Dubai: A wealth of misplaced fortune

Re-entering the developed world has always been difficult for me. Overwhelmed and often convicted by the ostentatious and pretentious use of wealth and natural resources, I struggle (and fail miserably) to imagine how a country can justify, say, wasting 150 trillion kilocalories of food a year while 1/4 of the population in other countries face starvation. Or justify consuming 20,680,000 barrels of gasoline a day, while others are rationing power 3 days a week because of fuel shortages. Or spending an average of $64-$110 per capita daily on expenses while half the world's population lives on less than $2 a day.
As I prepared to battle these realities on my flight from Nairobi to San Francisco, I was confronted with a whole new enemy during my two 12 hour layovers in Dubai.

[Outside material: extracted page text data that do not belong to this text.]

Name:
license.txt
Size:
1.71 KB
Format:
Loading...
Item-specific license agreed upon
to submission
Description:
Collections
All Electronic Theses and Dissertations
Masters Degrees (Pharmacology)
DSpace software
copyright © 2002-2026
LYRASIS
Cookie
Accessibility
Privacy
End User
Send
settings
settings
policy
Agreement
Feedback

As I explored the emirate, I couldn't help but tremble at the magnitude of the world's new tallest building, or the world's first indoor ski resort, or the world's second tallest hotel that also changes colors and is shaped like a sail boat. And as I thought about the World islands -- a collection of 300 man-made islands constructed to resemble today's world (video here) -- I couldn’t help but realize how divided today's world really is.

And unfortunately, as I've said before, the solution to eliminating this gap isn't easy. There are, however, some obvious interventions that would help to narrow it, one of which became painfully clear while I was exploring Dubai: Make smarter investments.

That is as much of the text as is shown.